The DSWT Aerial Unit has flown many hours this month keeping a watchful eye in the sky
The DSWT Aerial Unit has flown many hours this month keeping a watchful eye in the sky. The Unit has focused its efforts within Tsavo East National Park with a couple of routine patrols over Tsavo West and Amboseli National Parks as well as patrolling in Lamu Country.
Following the driest month of the year, the rains arrived late in Tsavo with only a few small showers at first. Finally, some real storms rolled in mid-month and changed the parched land in an instant. The Athi/Galana River has been in full flow due to heavier rains inland, whilst the Tiva River, which normally only flows in December, has been in full flood, with the first water appearing on November 4th. With the onset of the rains the Tsavo bush has become impenetrably thick, and the roads have become extremely wet and muddy, which has been challenging for our ground patrols when trying to get to where they need to be to operate effectively.

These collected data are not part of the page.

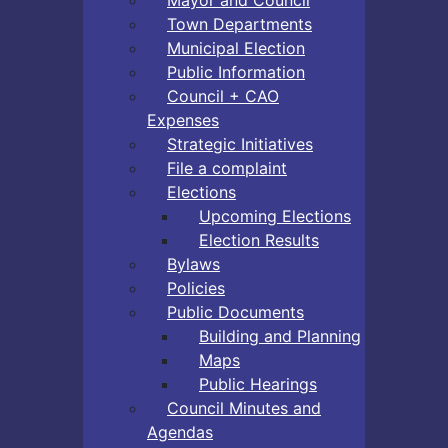
Town Departments
Municipal Election
Public Information
Council + CAO
Expenses
Strategic Initiatives
File a complaint
Elections
Upcoming Elections
Election Results
Bylaws
Policies
Public Documents
Building and Planning
Maps
Public Hearings
Council Minutes and
Agendas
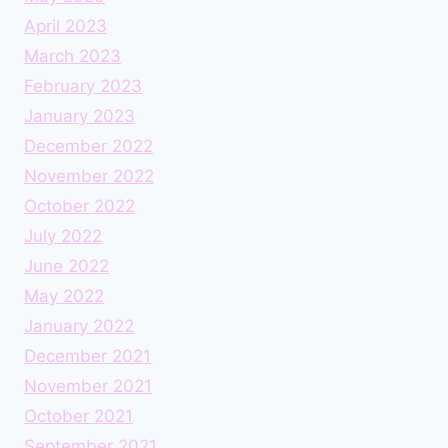
April 2023
March 2023
February 2023
January 2023
December 2022
November 2022
October 2022
July 2022
June 2022
May 2022
January 2022
December 2021
November 2021
October 2021
September 2021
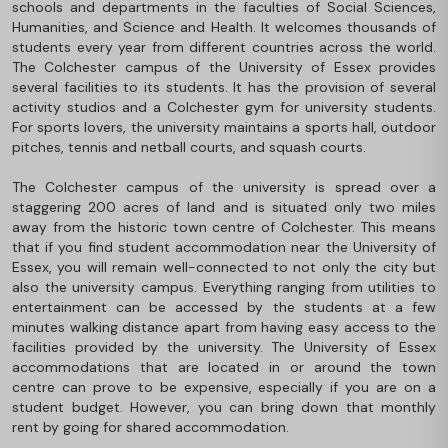
schools and departments in the faculties of Social Sciences,
Humanities, and Science and Health. It welcomes thousands of
students every year from different countries across the world.
The Colchester campus of the University of Essex provides
several facilities to its students. It has the provision of several
activity studios and a Colchester gym for university students.
For sports lovers, the university maintains a sports hall, outdoor
pitches, tennis and netball courts, and squash courts.
The Colchester campus of the university is spread over a
staggering 200 acres of land and is situated only two miles
away from the historic town centre of Colchester. This means
that if you find student accommodation near the University of
Essex, you will remain well-connected to not only the city but
also the university campus. Everything ranging from utilities to
entertainment can be accessed by the students at a few
minutes walking distance apart from having easy access to the
facilities provided by the university. The University of Essex
accommodations that are located in or around the town
centre can prove to be expensive, especially if you are on a
student budget. However, you can bring down that monthly
rent by going for shared accommodation.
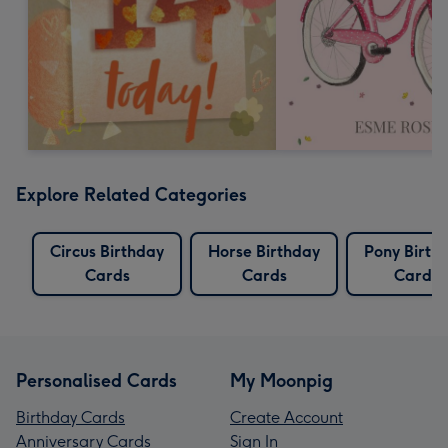
Explore Related Categories
Circus Birthday
Horse Birthday
Pony Birth
Cards
Cards
Cards
Personalised Cards
My Moonpig
Birthday Cards
Create Account
Anniversary Cards
Sign In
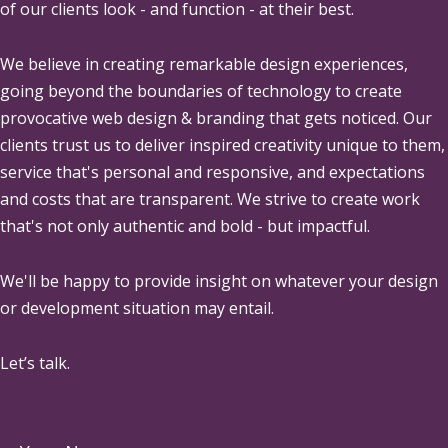
of our clients look - and function - at their best.
We believe in creating remarkable design experiences,
going beyond the boundaries of technology to create
provocative web design & branding that gets noticed. Our
clients trust us to deliver inspired creativity unique to them,
service that's personal and responsive, and expectations
and costs that are transparent. We strive to create work
that's not only authentic and bold - but impactful.
We'll be happy to provide insight on whatever your design
or development situation may entail.
Let’s talk.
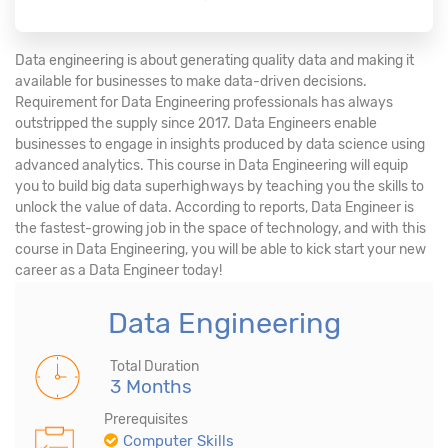
Data engineering is about generating quality data and making it
available for businesses to make data-driven decisions.
Requirement for Data Engineering professionals has always
outstripped the supply since 2017. Data Engineers enable
businesses to engage in insights produced by data science using
advanced analytics. This course in Data Engineering will equip
you to build big data superhighways by teaching you the skills to
unlock the value of data. According to reports, Data Engineer is
the fastest-growing job in the space of technology, and with this
course in Data Engineering, you will be able to kick start your new
career as a Data Engineer today!
Data Engineering
Total Duration
3 Months
Prerequisites
Computer Skills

At this time of year with waterholes full and water no longer a challenge, reports of armed poachers coming into Tsavo East from the eastern boundary have meant that anti-poaching efforts have been increased. The DSWT helicopter has been extremely active in assisting Kenya Wildlife Service rangers on the ground with patrols along this sensitive boundary of Tsavo East where the rains have made it difficult for the KWS vehicles to access the area. In total six tusks were sighted from the air and recovered during November. Two sets were recovered by the helicopter and one pair was recovered by one of the DSWT ground teams.